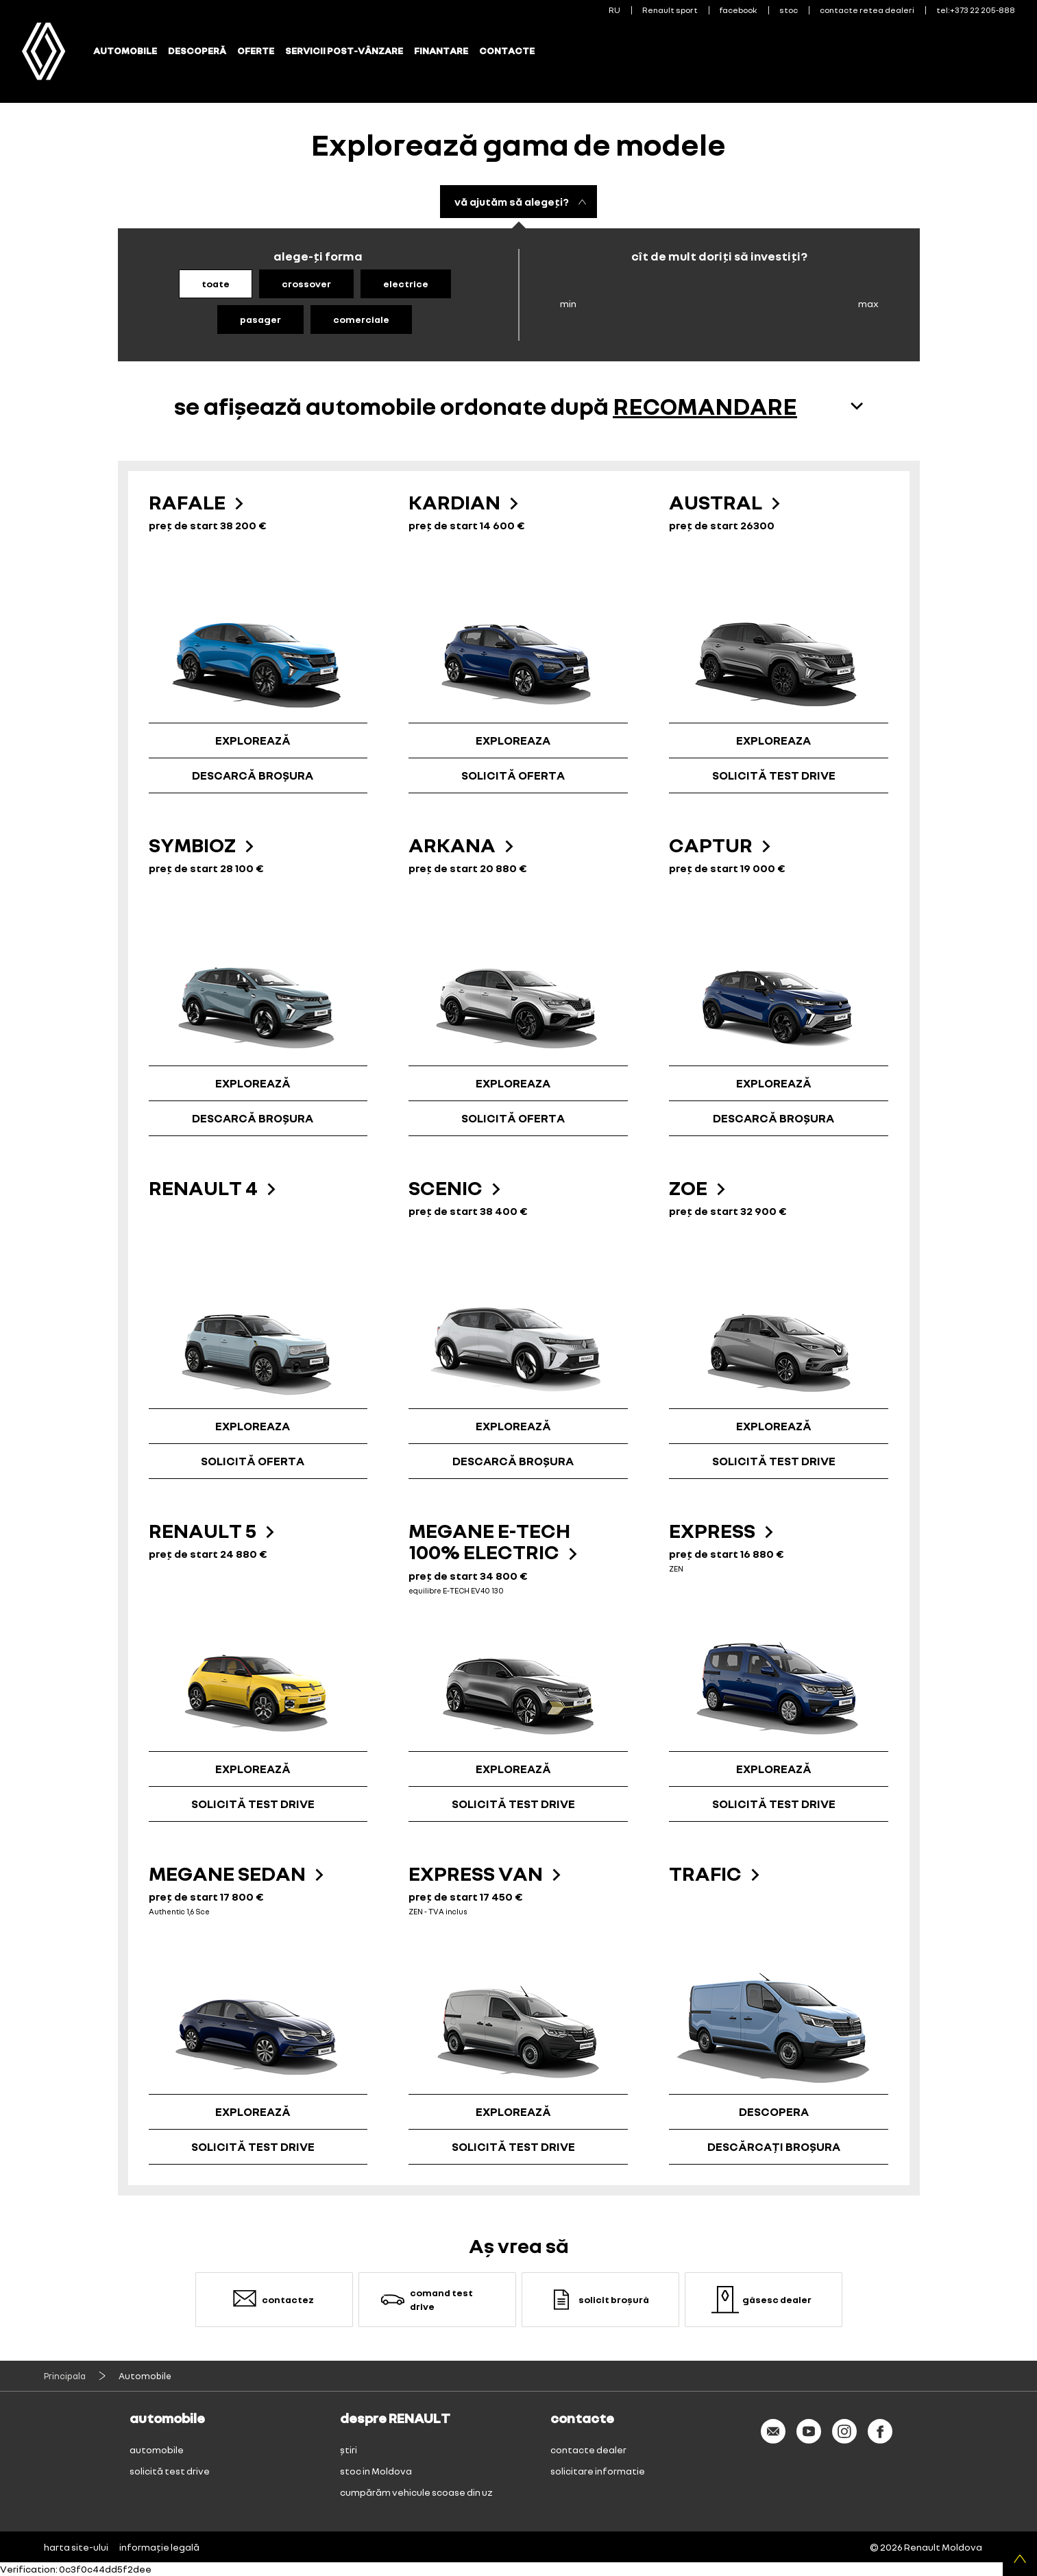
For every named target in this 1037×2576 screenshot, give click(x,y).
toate (216, 283)
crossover (306, 283)
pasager (260, 319)
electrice (405, 283)
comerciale (361, 319)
---*---
**Goal of the exercise:**
Return the lines of the data above in full and exactly, with no pictures.

**Answer box:**
For every named target in this 1037×2576 screenshot, give click(x,y).
toate (216, 283)
crossover (306, 283)
pasager (260, 319)
electrice (405, 283)
comerciale (361, 319)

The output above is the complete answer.